PROMPT -
Keep the pictures out, and restate the listing that follows exactly as written.

DATA RECORDS -
==========

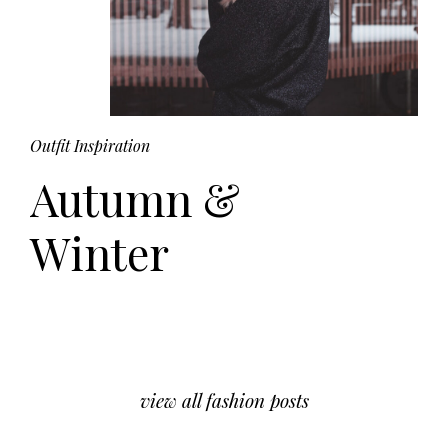
Outfit Inspiration
Autumn &
Winter
view all fashion posts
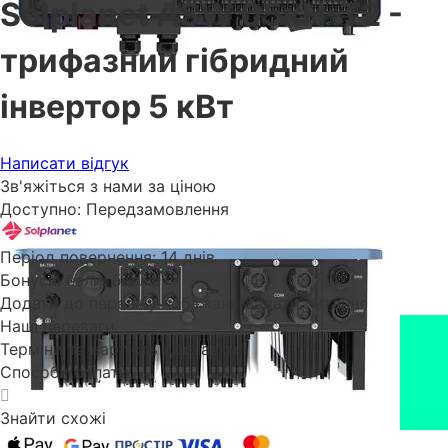
Solplanet ASW 05кН-Т2 -
трифазний гібридний
інвертор 5 кВт
Написати відгук
Зв'яжіться з нами за ціною
Доступно:
Передзамовлення
Період повернення:
14 днів
Бонусні бали:
баллів
Додати до переліку побажань
Задати питання
Наші переваги
Терміни та вартість доставки
Способи оплати
Знайти схожі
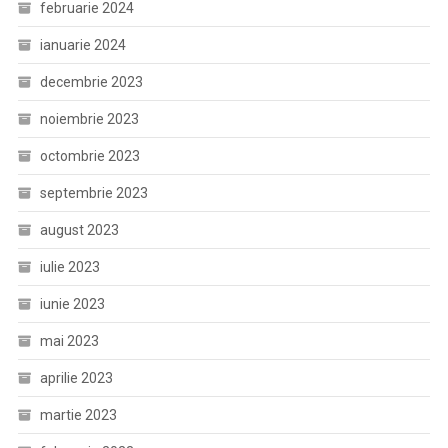
februarie 2024
ianuarie 2024
decembrie 2023
noiembrie 2023
octombrie 2023
septembrie 2023
august 2023
iulie 2023
iunie 2023
mai 2023
aprilie 2023
martie 2023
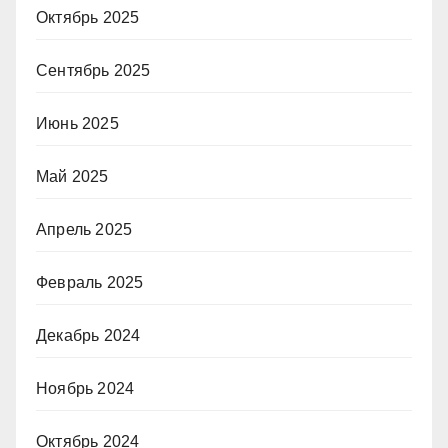
Октябрь 2025
Сентябрь 2025
Июнь 2025
Май 2025
Апрель 2025
Февраль 2025
Декабрь 2024
Ноябрь 2024
Октябрь 2024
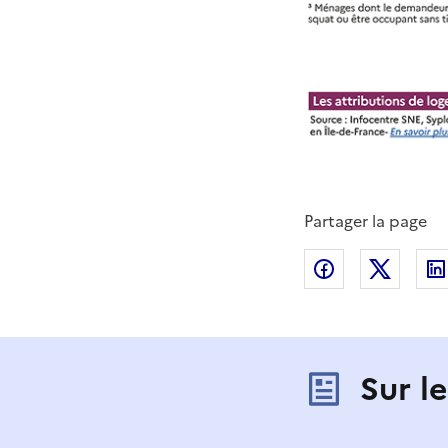
Partager la page
Partager sur
Partag
Sur l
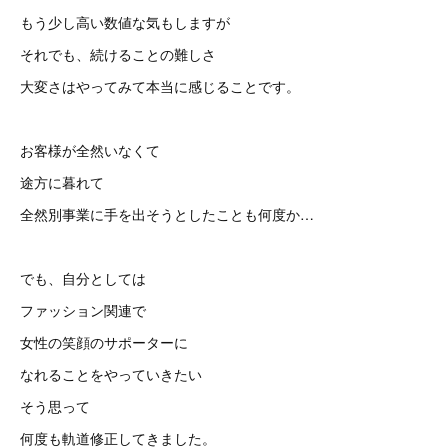
もう少し高い数値な気もしますが
それでも、続けることの難しさ
大変さはやってみて本当に感じることです。
お客様が全然いなくて
途方に暮れて
全然別事業に手を出そうとしたことも何度か…
でも、自分としては
ファッション関連で
女性の笑顔のサポーターに
なれることをやっていきたい
そう思って
何度も軌道修正してきました。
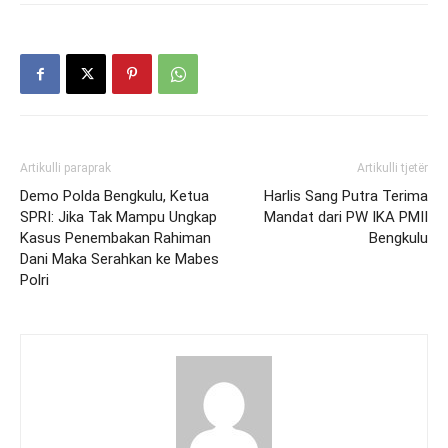
Artikulli paraprak
Artikulli tjetër
Demo Polda Bengkulu, Ketua
Harlis Sang Putra Terima
SPRI: Jika Tak Mampu Ungkap
Mandat dari PW IKA PMII
Kasus Penembakan Rahiman
Bengkulu
Dani Maka Serahkan ke Mabes
Polri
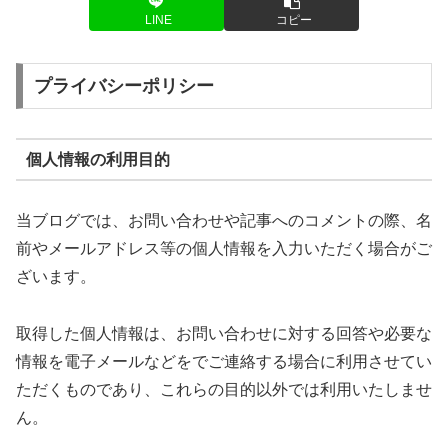
LINE
コピー
プライバシーポリシー
個人情報の利用目的
当ブログでは、お問い合わせや記事へのコメントの際、名
前やメールアドレス等の個人情報を入力いただく場合がご
ざいます。
取得した個人情報は、お問い合わせに対する回答や必要な
情報を電子メールなどをでご連絡する場合に利用させてい
ただくものであり、これらの目的以外では利用いたしませ
ん。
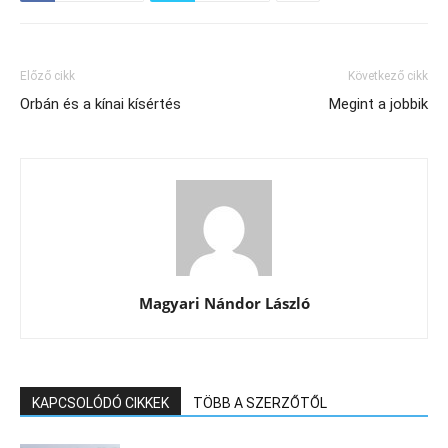
Előző cikk
Következő cikk
Orbán és a kínai kísértés
Megint a jobbik
Magyari Nándor László
KAPCSOLÓDÓ CIKKEK
TÖBB A SZERZŐTŐL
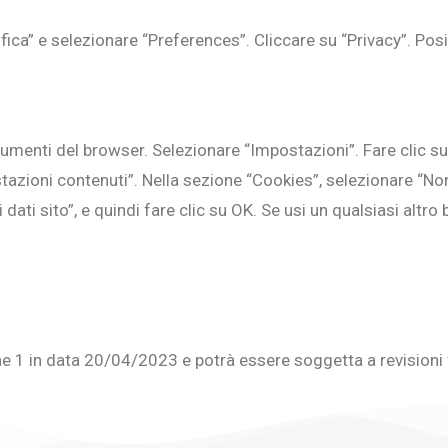
ica” e selezionare “Preferences”. Cliccare su “Privacy”. Pos
rumenti del browser. Selezionare “Impostazioni”. Fare clic s
stazioni contenuti”. Nella sezione “Cookies”, selezionare “Non
i dati sito”, e quindi fare clic su OK. Se usi un qualsiasi altr
ne 1 in data 20/04/2023 e potrà essere soggetta a revisioni 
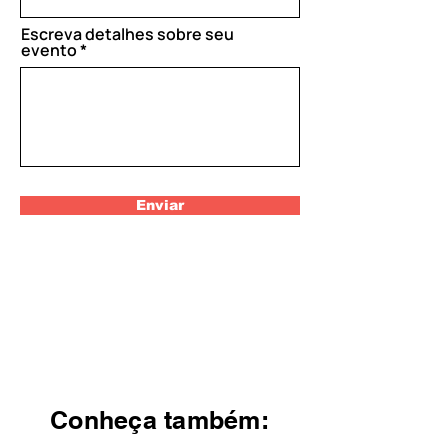
Escreva detalhes sobre seu
evento
Enviar
Conheça também:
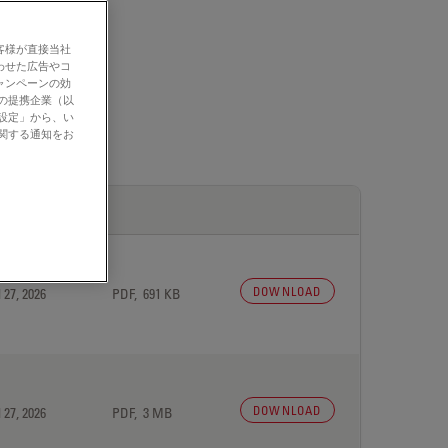
客様が直接当社
わせた広告やコ
ャンペーンの効
社の提携企業（以
の設定」から、い
に関する通知をお
DOWNLOAD
 27, 2026
PDF, 691 KB
DOWNLOAD
 27, 2026
PDF, 3 MB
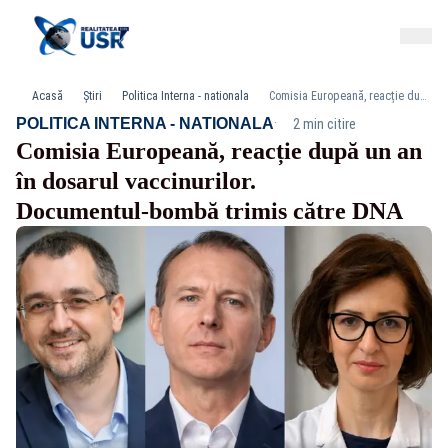
Acasă
Știri
Politica Interna - nationala
Comisia Europeană, reacție după un an în dosarul vaccinurilor. Documentul‑bombă trimis către DNA
·
POLITICA INTERNA - NATIONALA
2 min citire
Comisia Europeană, reacție după un an
în dosarul vaccinurilor.
Documentul‑bombă trimis către DNA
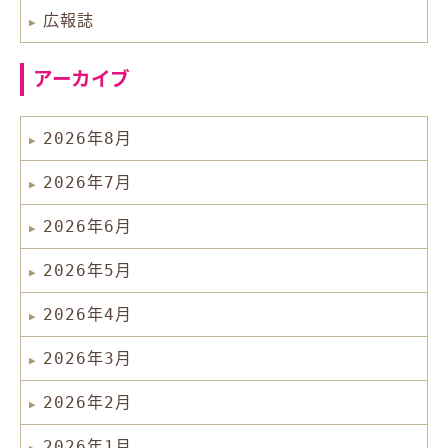
広報誌
アーカイブ
2026年8月
2026年7月
2026年6月
2026年5月
2026年4月
2026年3月
2026年2月
2026年1月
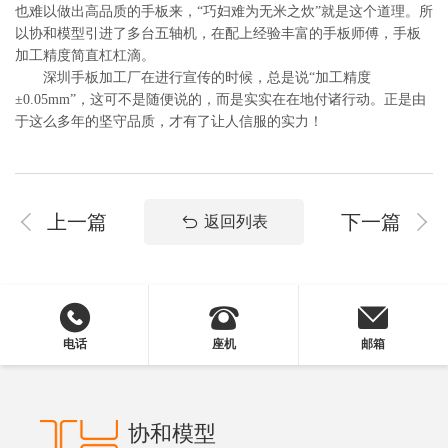
也难以做出高品质的手板来，“巧妇难为无米之炊”就是这个道理。所
以协和模型引进了多台五轴机，在配上经验丰富的手板师傅，手板
加工精度简直杠杠滴。
深圳手板加工厂在进行宣传的时候，总是说“加工精度
±0.05mm”，这可不是随便说的，而是实实在在地付诸行动。正是由
于这么多年的坚守品质，才有了让人信服的实力！
上一篇
下一篇
返回列表
电话
座机
邮箱
协和模型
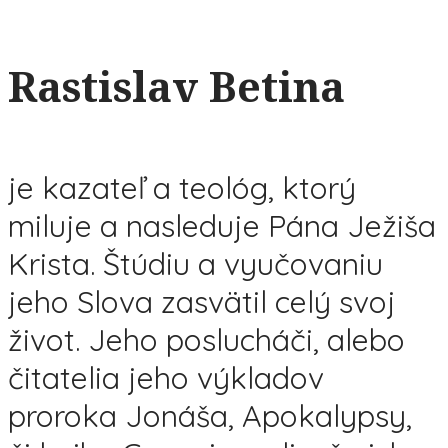
Rastislav Betina
je kazateľ a teológ, ktorý
miluje a nasleduje Pána Ježiša
Krista. Štúdiu a vyučovaniu
jeho Slova zasvätil celý svoj
život. Jeho poslucháči, alebo
čitatelia jeho výkladov
proroka Jonáša, Apokalypsy,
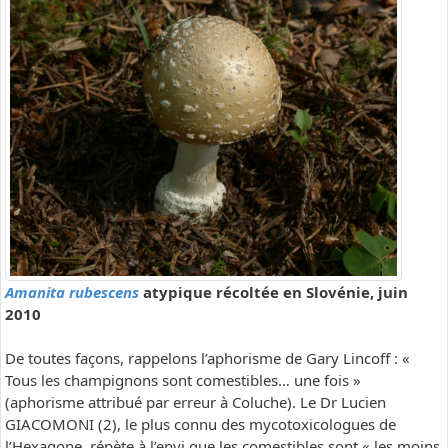
Amanita rubescens
atypique récoltée en Slovénie, juin
2010
De toutes façons, rappelons l’aphorisme de Gary Lincoff : «
Tous les champignons sont comestibles… une fois »
(aphorisme attribué par erreur à Coluche). Le Dr Lucien
GIACOMONI (2), le plus connu des mycotoxicologues de
l’Hexagone, répète à l’envi que les comestibles sont « les moins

==========

EXERCISE ANSWER -
Outfit Inspiration
Autumn &
Winter
view all fashion posts
Solplanet ASW 05кН-Т2 -
трифазний гібридний
інвертор 5 кВт
Написати відгук
Зв'яжіться з нами за ціною
Доступно:
Передзамовлення
Період повернення:
14 днів
Бонусні бали:
баллів
Додати до переліку побажань
Задати питання
Наші переваги
Терміни та вартість доставки
Способи оплати
Знайти схожі
februarie 2024
ianuarie 2024
decembrie 2023
noiembrie 2023
octombrie 2023
septembrie 2023
august 2023
iulie 2023
iunie 2023
mai 2023
aprilie 2023
martie 2023
Октябрь 2025
Сентябрь 2025
Июнь 2025
Май 2025
Апрель 2025
Февраль 2025
Декабрь 2024
Ноябрь 2024
Октябрь 2024
Partager la page
Partager sur
Partag
Sur l
もう少し高い数値な気もしますが
それでも、続けることの難しさ
大変さはやってみて本当に感じることです。
お客様が全然いなくて
途方に暮れて
全然別事業に手を出そうとしたことも何度か…
でも、自分としては
ファッション関連で
女性の笑顔のサポーターに
なれることをやっていきたい
そう思って
何度も軌道修正してきました。
Artikulli paraprak
Artikulli tjetër
Demo Polda Bengkulu, Ketua
Harlis Sang Putra Terima
SPRI: Jika Tak Mampu Ungkap
Mandat dari PW IKA PMII
Kasus Penembakan Rahiman
Bengkulu
Dani Maka Serahkan ke Mabes
Polri
LINE
コピー
プライバシーポリシー
個人情報の利用目的
当ブログでは、お問い合わせや記事へのコメントの際、名
前やメールアドレス等の個人情報を入力いただく場合がご
ざいます。
取得した個人情報は、お問い合わせに対する回答や必要な
情報を電子メールなどをでご連絡する場合に利用させてい
ただくものであり、これらの目的以外では利用いたしませ
ん。
Előző cikk
Következő cikk
Orbán és a kínai kísértés
Megint a jobbik
Magyari Nándor László
KAPCSOLÓDÓ CIKKEK
TÖBB A SZERZŐTŐL
ica” e selezionare “Preferences”. Cliccare su “Privacy”. Pos
rumenti del browser. Selezionare “Impostazioni”. Fare clic s
stazioni contenuti”. Nella sezione “Cookies”, selezionare “Non
i dati sito”, e quindi fare clic su OK. Se usi un qualsiasi altr
ne 1 in data 20/04/2023 e potrà essere soggetta a revisioni 
Escreva detalhes sobre seu
evento
Enviar
Conheça também:
客様が直接当社
わせた広告やコ
ャンペーンの効
社の提携企業（以
の設定」から、い
に関する通知をお
DOWNLOAD
 27, 2026
PDF, 691 KB
DOWNLOAD
 27, 2026
PDF, 3 MB
Acasă
Știri
Politica Interna - nationala
Comisia Europeană, reacție după un an în dosarul vaccinurilor. Documentul‑bombă trimis către DNA
·
POLITICA INTERNA - NATIONALA
2 min citire
Comisia Europeană, reacție după un an
în dosarul vaccinurilor.
Documentul‑bombă trimis către DNA
広報誌
アーカイブ
2026年8月
2026年7月
2026年6月
2026年5月
2026年4月
2026年3月
2026年2月
2026年1月
也难以做出高品质的手板来，“巧妇难为无米之炊”就是这个道理。所
以协和模型引进了多台五轴机，在配上经验丰富的手板师傅，手板
加工精度简直杠杠滴。
深圳手板加工厂在进行宣传的时候，总是说“加工精度
±0.05mm”，这可不是随便说的，而是实实在在地付诸行动。正是由
于这么多年的坚守品质，才有了让人信服的实力！
上一篇
下一篇
返回列表
电话
座机
邮箱
协和模型
Rastislav Betina
je kazateľ a teológ, ktorý
miluje a nasleduje Pána Ježiša
Krista. Štúdiu a vyučovaniu
jeho Slova zasvätil celý svoj
život. Jeho poslucháči, alebo
čitatelia jeho výkladov
proroka Jonáša, Apokalypsy,
Amanita rubescens
atypique récoltée en Slovénie, juin
2010
De toutes façons, rappelons l’aphorisme de Gary Lincoff : «
Tous les champignons sont comestibles… une fois »
(aphorisme attribué par erreur à Coluche). Le Dr Lucien
GIACOMONI (2), le plus connu des mycotoxicologues de
l’Hexagone, répète à l’envi que les comestibles sont « les moins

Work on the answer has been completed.